TASK TO COMPLETE — Please return the data that follows precisely as written, but without the images.

SOURCE RECORDS —
++++++++++
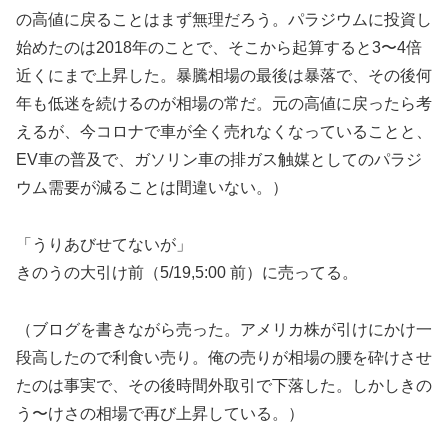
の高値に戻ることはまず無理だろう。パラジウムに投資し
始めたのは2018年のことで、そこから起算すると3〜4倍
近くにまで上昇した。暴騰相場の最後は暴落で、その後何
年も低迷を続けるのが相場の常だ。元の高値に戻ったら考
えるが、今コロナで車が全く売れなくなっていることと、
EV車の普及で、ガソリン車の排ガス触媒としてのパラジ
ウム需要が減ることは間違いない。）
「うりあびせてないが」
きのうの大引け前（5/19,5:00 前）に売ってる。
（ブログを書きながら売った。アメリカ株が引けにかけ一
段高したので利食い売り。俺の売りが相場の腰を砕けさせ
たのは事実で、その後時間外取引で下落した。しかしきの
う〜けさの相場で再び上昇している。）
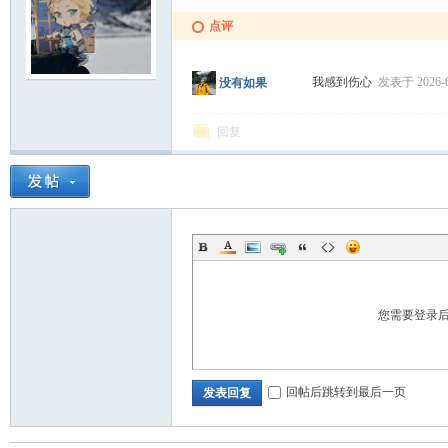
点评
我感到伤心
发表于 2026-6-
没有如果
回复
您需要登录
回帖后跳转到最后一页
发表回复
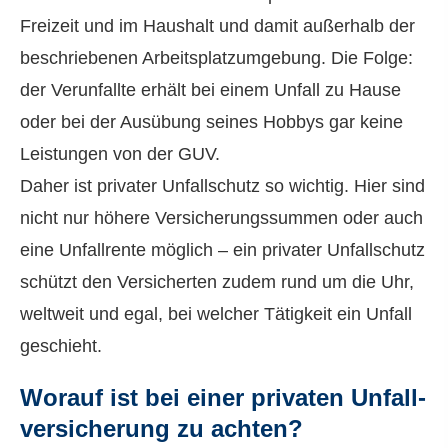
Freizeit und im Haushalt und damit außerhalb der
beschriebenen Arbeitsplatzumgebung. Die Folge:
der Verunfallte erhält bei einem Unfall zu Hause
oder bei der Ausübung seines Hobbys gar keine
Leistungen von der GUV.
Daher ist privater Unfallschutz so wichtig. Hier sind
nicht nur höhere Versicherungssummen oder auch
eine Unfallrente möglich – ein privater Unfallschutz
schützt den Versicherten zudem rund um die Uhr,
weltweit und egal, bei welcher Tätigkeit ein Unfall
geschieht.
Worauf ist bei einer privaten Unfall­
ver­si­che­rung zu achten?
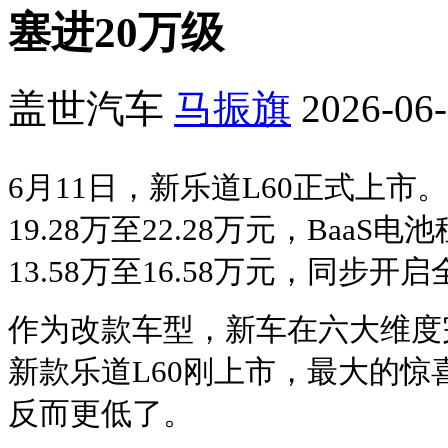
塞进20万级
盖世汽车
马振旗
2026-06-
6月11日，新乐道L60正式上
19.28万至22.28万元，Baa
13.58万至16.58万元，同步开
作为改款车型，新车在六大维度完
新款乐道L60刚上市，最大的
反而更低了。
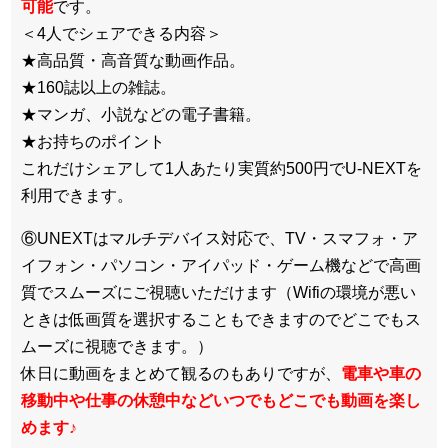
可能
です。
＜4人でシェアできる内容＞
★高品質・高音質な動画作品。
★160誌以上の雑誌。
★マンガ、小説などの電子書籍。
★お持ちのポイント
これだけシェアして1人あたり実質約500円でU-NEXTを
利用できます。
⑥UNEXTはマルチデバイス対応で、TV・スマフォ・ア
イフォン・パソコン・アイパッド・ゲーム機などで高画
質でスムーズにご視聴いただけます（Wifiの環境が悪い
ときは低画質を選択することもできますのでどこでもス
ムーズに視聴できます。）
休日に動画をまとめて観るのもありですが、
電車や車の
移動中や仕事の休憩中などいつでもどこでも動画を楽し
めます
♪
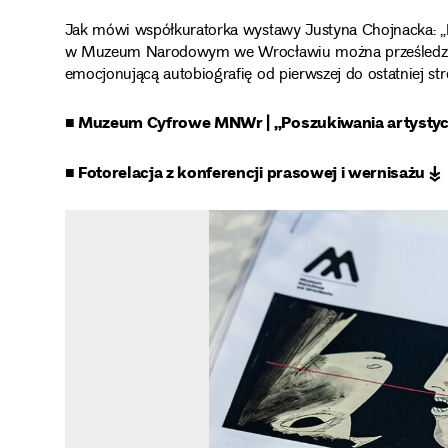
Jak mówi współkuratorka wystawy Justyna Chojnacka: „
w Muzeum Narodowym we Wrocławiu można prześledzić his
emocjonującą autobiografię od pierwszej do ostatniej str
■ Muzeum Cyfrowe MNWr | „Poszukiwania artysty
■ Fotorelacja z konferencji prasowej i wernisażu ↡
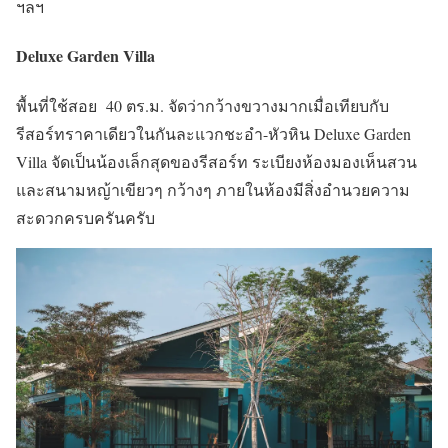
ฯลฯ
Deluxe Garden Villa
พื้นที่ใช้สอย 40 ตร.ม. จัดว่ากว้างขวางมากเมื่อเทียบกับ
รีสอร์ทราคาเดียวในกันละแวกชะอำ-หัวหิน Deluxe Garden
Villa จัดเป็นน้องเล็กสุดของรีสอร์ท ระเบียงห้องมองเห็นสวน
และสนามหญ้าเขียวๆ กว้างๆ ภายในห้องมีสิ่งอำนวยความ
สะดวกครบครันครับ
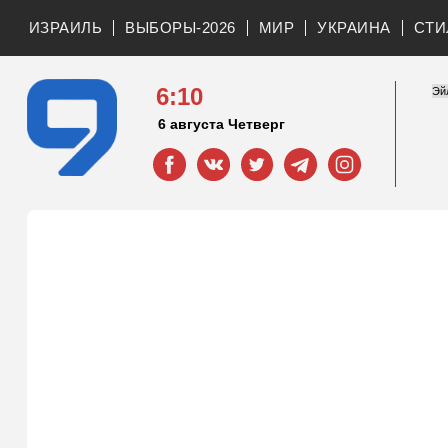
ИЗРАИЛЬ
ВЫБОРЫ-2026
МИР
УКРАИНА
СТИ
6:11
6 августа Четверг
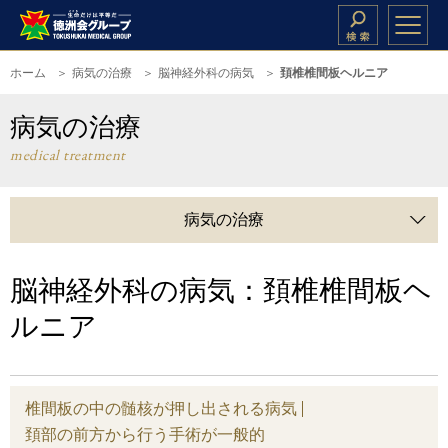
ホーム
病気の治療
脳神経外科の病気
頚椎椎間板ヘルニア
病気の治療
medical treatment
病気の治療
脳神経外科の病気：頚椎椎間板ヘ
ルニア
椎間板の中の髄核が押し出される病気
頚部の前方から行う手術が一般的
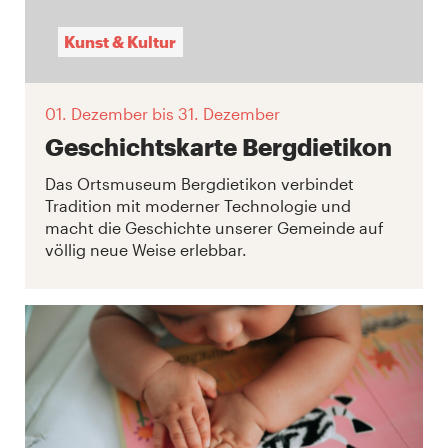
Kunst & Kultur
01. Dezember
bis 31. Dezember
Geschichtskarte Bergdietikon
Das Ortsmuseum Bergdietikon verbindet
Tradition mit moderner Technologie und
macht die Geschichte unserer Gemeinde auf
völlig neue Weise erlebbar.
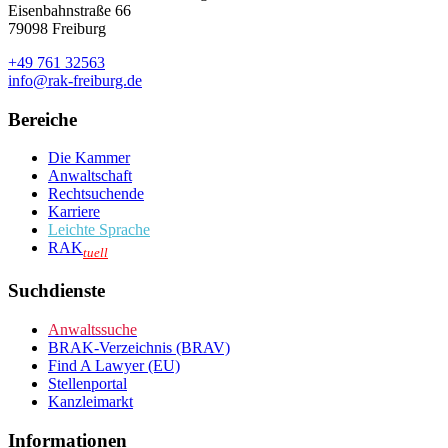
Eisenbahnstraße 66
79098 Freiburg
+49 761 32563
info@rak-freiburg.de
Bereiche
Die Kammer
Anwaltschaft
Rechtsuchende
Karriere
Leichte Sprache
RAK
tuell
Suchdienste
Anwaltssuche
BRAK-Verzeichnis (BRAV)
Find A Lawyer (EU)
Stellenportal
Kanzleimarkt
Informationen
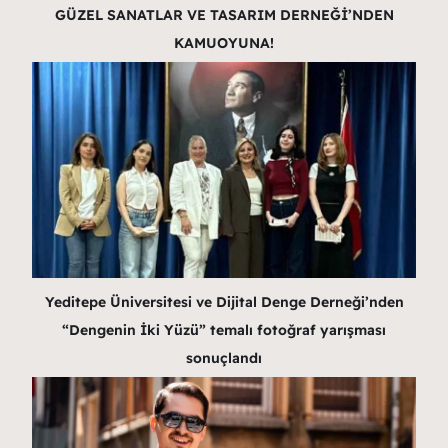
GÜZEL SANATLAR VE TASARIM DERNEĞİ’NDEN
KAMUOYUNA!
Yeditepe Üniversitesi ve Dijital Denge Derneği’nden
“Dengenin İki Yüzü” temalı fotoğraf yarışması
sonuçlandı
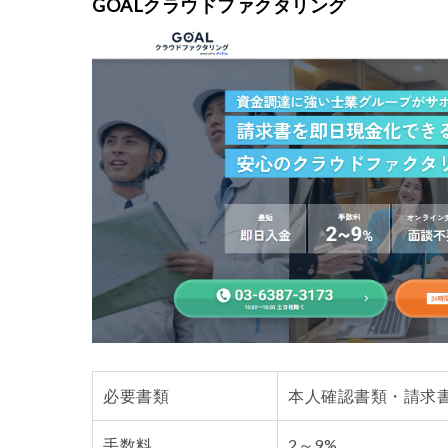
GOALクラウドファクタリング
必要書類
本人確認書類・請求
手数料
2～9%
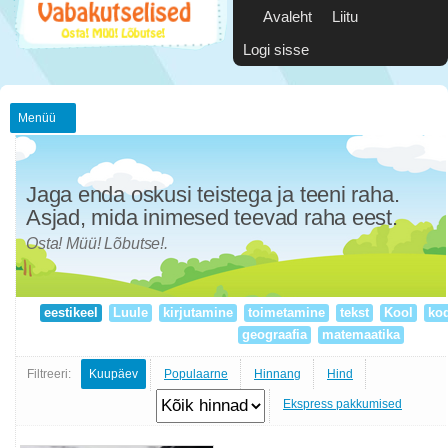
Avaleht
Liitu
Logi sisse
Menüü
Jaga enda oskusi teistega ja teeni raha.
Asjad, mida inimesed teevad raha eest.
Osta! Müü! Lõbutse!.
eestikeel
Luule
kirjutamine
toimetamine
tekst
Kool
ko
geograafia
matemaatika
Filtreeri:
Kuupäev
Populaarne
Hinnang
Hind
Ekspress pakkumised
++++++++++
COMPLETED TASK —
の高値に戻ることはまず無理だろう。パラジウムに投資し
始めたのは2018年のことで、そこから起算すると3〜4倍
近くにまで上昇した。暴騰相場の最後は暴落で、その後何
年も低迷を続けるのが相場の常だ。元の高値に戻ったら考
えるが、今コロナで車が全く売れなくなっていることと、
EV車の普及で、ガソリン車の排ガス触媒としてのパラジ
ウム需要が減ることは間違いない。）
「うりあびせてないが」
きのうの大引け前（5/19,5:00 前）に売ってる。
（ブログを書きながら売った。アメリカ株が引けにかけ一
段高したので利食い売り。俺の売りが相場の腰を砕けさせ
たのは事実で、その後時間外取引で下落した。しかしきの
う〜けさの相場で再び上昇している。）
点评
我感到伤心
发表于 2026-6-
没有如果
回复
您需要登录
回帖后跳转到最后一页
发表回复
Freizeit und im Haushalt und damit außerhalb der
beschriebenen Arbeitsplatzumgebung. Die Folge:
der Verunfallte erhält bei einem Unfall zu Hause
oder bei der Ausübung seines Hobbys gar keine
Leistungen von der GUV.
Daher ist privater Unfallschutz so wichtig. Hier sind
nicht nur höhere Versicherungssummen oder auch
eine Unfallrente möglich – ein privater Unfallschutz
schützt den Versicherten zudem rund um die Uhr,
weltweit und egal, bei welcher Tätigkeit ein Unfall
geschieht.
Worauf ist bei einer privaten Unfall­
ver­si­che­rung zu achten?
塞进20万级
盖世汽车
马振旗
2026-06-
6月11日，新乐道L60正式上
19.28万至22.28万元，Baa
13.58万至16.58万元，同步开
作为改款车型，新车在六大维度完
新款乐道L60刚上市，最大的
反而更低了。
可能
です。
＜4人でシェアできる内容＞
★高品質・高音質な動画作品。
★160誌以上の雑誌。
★マンガ、小説などの電子書籍。
★お持ちのポイント
これだけシェアして1人あたり実質約500円でU-NEXTを
利用できます。
⑥UNEXTはマルチデバイス対応で、TV・スマフォ・ア
イフォン・パソコン・アイパッド・ゲーム機などで高画
質でスムーズにご視聴いただけます（Wifiの環境が悪い
ときは低画質を選択することもできますのでどこでもス
ムーズに視聴できます。）
休日に動画をまとめて観るのもありですが、
電車や車の
移動中や仕事の休憩中などいつでもどこでも動画を楽し
めます
♪
Jak mówi współkuratorka wystawy Justyna Chojnacka: „
w Muzeum Narodowym we Wrocławiu można prześledzić his
emocjonującą autobiografię od pierwszej do ostatniej str
■ Muzeum Cyfrowe MNWr | „Poszukiwania artysty
■ Fotorelacja z konferencji prasowej i wernisażu ↡
ฯลฯ
Deluxe Garden Villa
พื้นที่ใช้สอย 40 ตร.ม. จัดว่ากว้างขวางมากเมื่อเทียบกับ
รีสอร์ทราคาเดียวในกันละแวกชะอำ-หัวหิน Deluxe Garden
Villa จัดเป็นน้องเล็กสุดของรีสอร์ท ระเบียงห้องมองเห็นสวน
และสนามหญ้าเขียวๆ กว้างๆ ภายในห้องมีสิ่งอำนวยความ
สะดวกครบครันครับ
ИЗРАИЛЬ
ВЫБОРЫ-2026
МИР
УКРАИНА
СТИ
6:11
6 августа Четверг
ホーム
病気の治療
脳神経外科の病気
頚椎椎間板ヘルニア
病気の治療
medical treatment
病気の治療
脳神経外科の病気：頚椎椎間板ヘ
ルニア
椎間板の中の髄核が押し出される病気
頚部の前方から行う手術が一般的
Kunst & Kultur
01. Dezember
bis 31. Dezember
Geschichtskarte Bergdietikon
Das Ortsmuseum Bergdietikon verbindet
Tradition mit moderner Technologie und
macht die Geschichte unserer Gemeinde auf
völlig neue Weise erlebbar.
Eisenbahnstraße 66
79098 Freiburg
+49 761 32563
info@rak-freiburg.de
Bereiche
Die Kammer
Anwaltschaft
Rechtsuchende
Karriere
Leichte Sprache
RAK
tuell
Suchdienste
Anwaltssuche
BRAK-Verzeichnis (BRAV)
Find A Lawyer (EU)
Stellenportal
Kanzleimarkt
Informationen
GÜZEL SANATLAR VE TASARIM DERNEĞİ’NDEN
KAMUOYUNA!
Yeditepe Üniversitesi ve Dijital Denge Derneği’nden
“Dengenin İki Yüzü” temalı fotoğraf yarışması
sonuçlandı
GOALクラウドファクタリング
必要書類
本人確認書類・請求
手数料
2～9%
Avaleht
Liitu
Logi sisse
Menüü
Jaga enda oskusi teistega ja teeni raha.
Asjad, mida inimesed teevad raha eest.
Osta! Müü! Lõbutse!.
eestikeel
Luule
kirjutamine
toimetamine
tekst
Kool
ko
geograafia
matemaatika
Filtreeri:
Kuupäev
Populaarne
Hinnang
Hind
Ekspress pakkumised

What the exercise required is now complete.